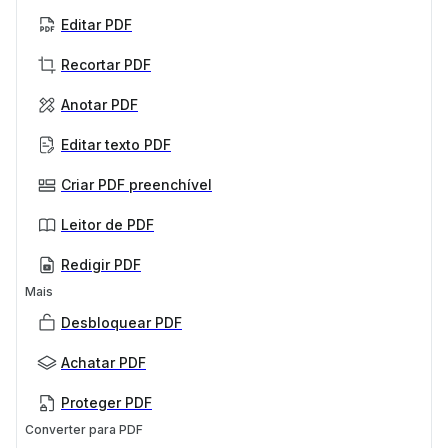
Editar PDF
Recortar PDF
Anotar PDF
Editar texto PDF
Criar PDF preenchível
Leitor de PDF
Redigir PDF
Mais
Desbloquear PDF
Achatar PDF
Proteger PDF
Converter para PDF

* [Exercise prompt] Reproduce all of the entries above word for word, but leave out their pictures.

* [Written answer]
Editar PDF
Recortar PDF
Anotar PDF
Editar texto PDF
Criar PDF preenchível
Leitor de PDF
Redigir PDF
Mais
Desbloquear PDF
Achatar PDF
Proteger PDF
Converter para PDF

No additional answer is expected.